There needs to be a good reason for such a change; you have provided none that exceeds other deductions that can be made by corporations. Your attack on one issue falls into the laffer curve.


WHAT?? The Laffer curve has NOTHING to do with what we are talking about, CI. Nothing at all.

I think you are getting a little confused here, old chum.

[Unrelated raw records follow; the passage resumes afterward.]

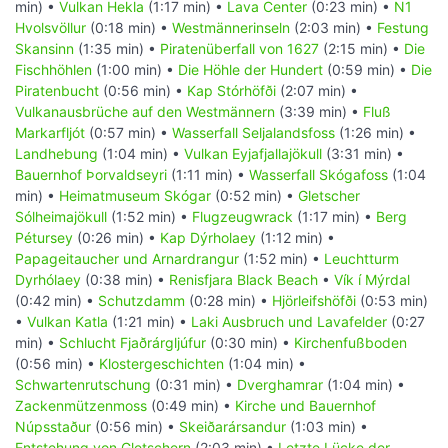
min) •
Vulkan Hekla
(1:17 min) •
Lava Center
(0:23 min) •
N1
Hvolsvöllur
(0:18 min) •
Westmännerinseln
(2:03 min) •
Festung
Skansinn
(1:35 min) •
Piratenüberfall von 1627
(2:15 min) •
Die
Fischhöhlen
(1:00 min) •
Die Höhle der Hundert
(0:59 min) •
Die
Piratenbucht
(0:56 min) •
Kap Stórhöfði
(2:07 min) •
Vulkanausbrüche auf den Westmännern
(3:39 min) •
Fluß
Markarfljót
(0:57 min) •
Wasserfall Seljalandsfoss
(1:26 min) •
Landhebung
(1:04 min) •
Vulkan Eyjafjallajökull
(3:31 min) •
Bauernhof Þorvaldseyri
(1:11 min) •
Wasserfall Skógafoss
(1:04
min) •
Heimatmuseum Skógar
(0:52 min) •
Gletscher
Sólheimajökull
(1:52 min) •
Flugzeugwrack
(1:17 min) •
Berg
Pétursey
(0:26 min) •
Kap Dýrholaey
(1:12 min) •
Papageitaucher und Arnardrangur
(1:52 min) •
Leuchtturm
Dyrhólaey
(0:38 min) •
Renisfjara Black Beach
•
Vík í Mýrdal
(0:42 min) •
Schutzdamm
(0:28 min) •
Hjörleifshöfði
(0:53 min)
•
Vulkan Katla
(1:21 min) •
Laki Ausbruch und Lavafelder
(0:27
min) •
Schlucht Fjaðrárgljúfur
(0:30 min) •
Kirchenfußboden
(0:56 min) •
Klostergeschichten
(1:04 min) •
Schwartenrutschung
(0:31 min) •
Dverghamrar
(1:04 min) •
Zackenmützenmoss
(0:49 min) •
Kirche und Bauernhof
Núpsstaður
(0:56 min) •
Skeiðarársandur
(1:03 min) •
Entstehung von Gletschern
(2:03 min) •
Letzte Lücke der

Like I said - I'm gonna take a break from this for a while, because we aren't really getting anywhere and I feel you are fundamentally misunderstanding the situation here.

Cycloptichorn
okie
 
  0  
Reply Fri 4 Mar, 2011 02:41 pm
@Cycloptichorn,
Cycloptichorn wrote:
okie wrote:
Is allowing a profitable company to deduct their expenses on their income tax return for buying equipment or leasing equipment, is that "giving money to that profitable company, cyclops?
Yes, it is. What you are talking about here is a DIRECT way that companies manipulate the tax code to end up paying little to no tax. It shouldn't be allowed.
That is absolutely amazing that you believe that, cyclops. It is really revealing of your bias and ignorance of business. I guess under your reasoning, allowing a farmer to expense the cost of buying farm equipment is the same as the government giving the farmer money. I really hate to have to say this, but if you believe that, you must be a total idiot.
Quote:
Quote:
Is that your assertion here? Also, is that a "subsidy?" It seems to be. Please clarify.
It is one type of subsidy, yes. The oil companies receive MANY types of subsides, you only pointed out a single one of them.
Cycloptichorn
Read my response in the above, cyclops. Do you realize how silly and idiotic you really must be? Seriously, are you that insulated from reality in Berkeley?
cicerone imposter
 
  1  
Reply Fri 4 Mar, 2011 02:42 pm
@Cycloptichorn,
I don't think so, but that's your opinion. I'll let those interested in this issue decide for themselves.